I find industry events very tiring, particularly because, for whatever reason, when recruiters come together, most can’t stop talking shop, even when the event is over and the bar is open. Like, I don’t know why, but recruiting people cannot shut up about recruiting. But when it comes to work-life balance, I like the life part a whole lot more (and find it infinitely more interesting).
I had relatively few recruiting related conversations at RecFest outside of some follow up questions after my presentation on trends recruiters should care about (spoiler alert: it’s making hires and building relationships, not pretending to be in marketing or buying tech just because you can).

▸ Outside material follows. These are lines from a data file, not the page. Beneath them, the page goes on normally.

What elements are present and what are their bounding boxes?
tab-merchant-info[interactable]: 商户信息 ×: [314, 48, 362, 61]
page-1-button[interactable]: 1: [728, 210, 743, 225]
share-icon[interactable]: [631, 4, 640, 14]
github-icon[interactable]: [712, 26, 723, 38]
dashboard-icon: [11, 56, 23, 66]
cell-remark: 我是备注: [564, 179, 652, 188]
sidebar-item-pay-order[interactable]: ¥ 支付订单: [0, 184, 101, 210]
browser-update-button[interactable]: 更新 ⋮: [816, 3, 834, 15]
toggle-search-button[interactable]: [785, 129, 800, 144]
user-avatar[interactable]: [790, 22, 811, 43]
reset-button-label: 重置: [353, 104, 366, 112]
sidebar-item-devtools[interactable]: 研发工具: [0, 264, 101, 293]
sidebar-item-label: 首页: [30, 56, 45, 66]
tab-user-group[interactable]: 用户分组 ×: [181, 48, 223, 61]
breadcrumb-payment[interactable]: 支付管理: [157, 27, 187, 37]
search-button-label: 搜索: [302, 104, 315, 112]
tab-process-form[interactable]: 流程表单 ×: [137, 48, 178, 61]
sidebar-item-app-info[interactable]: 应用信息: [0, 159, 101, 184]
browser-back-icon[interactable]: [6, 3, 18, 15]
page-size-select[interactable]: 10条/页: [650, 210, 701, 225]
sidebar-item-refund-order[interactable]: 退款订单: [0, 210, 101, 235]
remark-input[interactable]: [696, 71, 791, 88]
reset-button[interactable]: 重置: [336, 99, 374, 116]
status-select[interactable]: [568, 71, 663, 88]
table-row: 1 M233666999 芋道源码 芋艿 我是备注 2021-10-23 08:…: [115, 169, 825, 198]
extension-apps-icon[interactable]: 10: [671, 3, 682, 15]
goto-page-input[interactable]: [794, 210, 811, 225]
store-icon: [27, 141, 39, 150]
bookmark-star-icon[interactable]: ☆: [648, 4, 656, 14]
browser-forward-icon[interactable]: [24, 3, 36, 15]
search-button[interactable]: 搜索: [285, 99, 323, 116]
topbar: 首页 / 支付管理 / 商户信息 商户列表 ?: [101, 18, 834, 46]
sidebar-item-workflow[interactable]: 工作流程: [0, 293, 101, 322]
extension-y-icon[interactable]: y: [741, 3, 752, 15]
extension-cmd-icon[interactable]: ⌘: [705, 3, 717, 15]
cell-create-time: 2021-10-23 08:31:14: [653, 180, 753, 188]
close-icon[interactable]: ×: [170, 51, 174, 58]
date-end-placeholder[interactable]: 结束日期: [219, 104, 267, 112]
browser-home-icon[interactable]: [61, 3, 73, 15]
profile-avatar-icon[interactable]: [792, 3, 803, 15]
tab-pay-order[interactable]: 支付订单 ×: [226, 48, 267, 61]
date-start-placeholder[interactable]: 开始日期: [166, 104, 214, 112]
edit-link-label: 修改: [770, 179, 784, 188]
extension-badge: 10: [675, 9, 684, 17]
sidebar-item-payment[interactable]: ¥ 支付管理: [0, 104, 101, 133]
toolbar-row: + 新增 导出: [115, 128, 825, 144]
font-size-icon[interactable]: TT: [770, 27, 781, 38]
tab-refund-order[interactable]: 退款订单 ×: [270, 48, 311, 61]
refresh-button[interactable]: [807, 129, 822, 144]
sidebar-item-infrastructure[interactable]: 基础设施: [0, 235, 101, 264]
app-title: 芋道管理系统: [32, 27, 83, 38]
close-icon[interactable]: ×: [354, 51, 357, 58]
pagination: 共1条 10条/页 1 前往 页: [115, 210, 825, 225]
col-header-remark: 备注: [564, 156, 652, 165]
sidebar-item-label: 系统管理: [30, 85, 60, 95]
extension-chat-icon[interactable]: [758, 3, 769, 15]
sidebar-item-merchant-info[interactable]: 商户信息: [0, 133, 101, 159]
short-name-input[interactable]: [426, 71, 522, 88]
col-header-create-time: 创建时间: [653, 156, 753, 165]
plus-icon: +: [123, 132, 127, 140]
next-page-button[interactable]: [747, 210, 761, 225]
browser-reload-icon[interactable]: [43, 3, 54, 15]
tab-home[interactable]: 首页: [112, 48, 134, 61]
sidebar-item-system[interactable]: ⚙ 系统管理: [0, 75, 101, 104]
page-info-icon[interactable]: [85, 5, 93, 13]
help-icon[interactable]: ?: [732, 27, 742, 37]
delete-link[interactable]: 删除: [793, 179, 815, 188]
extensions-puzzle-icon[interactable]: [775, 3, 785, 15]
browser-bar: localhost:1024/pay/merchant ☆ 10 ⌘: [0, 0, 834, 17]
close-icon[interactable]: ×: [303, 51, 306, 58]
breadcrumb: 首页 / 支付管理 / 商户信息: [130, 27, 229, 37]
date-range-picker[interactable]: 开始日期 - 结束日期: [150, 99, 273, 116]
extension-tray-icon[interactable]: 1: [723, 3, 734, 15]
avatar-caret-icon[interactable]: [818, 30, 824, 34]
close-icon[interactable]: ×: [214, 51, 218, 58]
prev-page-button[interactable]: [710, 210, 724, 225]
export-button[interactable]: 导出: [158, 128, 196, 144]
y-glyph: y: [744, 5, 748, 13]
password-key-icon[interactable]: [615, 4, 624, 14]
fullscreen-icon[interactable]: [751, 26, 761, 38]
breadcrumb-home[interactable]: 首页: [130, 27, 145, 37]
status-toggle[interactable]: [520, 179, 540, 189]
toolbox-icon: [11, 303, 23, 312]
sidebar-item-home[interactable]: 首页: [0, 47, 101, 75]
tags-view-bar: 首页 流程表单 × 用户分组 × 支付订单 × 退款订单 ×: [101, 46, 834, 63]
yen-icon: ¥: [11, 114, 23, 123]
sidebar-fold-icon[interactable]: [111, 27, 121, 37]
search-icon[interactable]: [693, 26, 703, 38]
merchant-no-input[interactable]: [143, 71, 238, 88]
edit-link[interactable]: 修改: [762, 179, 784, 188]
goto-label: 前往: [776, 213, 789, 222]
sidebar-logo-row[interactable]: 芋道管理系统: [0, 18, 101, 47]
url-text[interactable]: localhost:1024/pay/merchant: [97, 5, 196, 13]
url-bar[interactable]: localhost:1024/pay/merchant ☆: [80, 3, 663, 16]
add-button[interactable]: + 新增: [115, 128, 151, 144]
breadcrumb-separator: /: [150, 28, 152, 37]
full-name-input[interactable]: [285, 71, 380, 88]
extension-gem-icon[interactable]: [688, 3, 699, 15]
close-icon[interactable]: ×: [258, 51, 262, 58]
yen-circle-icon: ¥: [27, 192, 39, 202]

I got to talk about hip hop, sports, street art and stand up with people who happened to be in recruiting, and found that to be a far better way to build relationships than the small talk and ulterior motives that dominate so many interpersonal industry interactions.
Turns out, when we stop being personas or brand ambassadors and start being ourselves, recruiters really aren’t that different after all. In fact, recruiters and talent acquisition professionals are pretty awesome (not to mention pretty funny, very profane and often profound, too). The problem is, we’re too busy trying to establish our credibility for everyone outside the function than establishing a cohesive community within it.
The thing about communities, however, is they can’t be faked or forced – they either happen, or they don’t. RecFest represents one of the most authentic, organic and, with 3,000 attendees this year, one of the most powerful communities in the business of talent – and unquestionably, it’s become one of the industry’s premiere events.
It might be the only one where the tickets sell out overnight, however – which is a strange anomaly from the tiered pricing and desperate CTAs of most event organizers desperate to draw a respectable crowd. The thing about communities, though, is that the real ones can’t be replicated, forced or faked – which is why the good news is, there’s only one RecFest.
The bad news is, there’s only one RecFest – and there’s another whole year to go before the next one (that is, if you can snag a ticket). But trust me: it’s worth the effort, particularly with so many worthless user conferences, infomercials disguised as best practice sharing, and inane industry expos filling out the rest of the recruiting events calendar.
Lord knows, I’ll be counting down the days.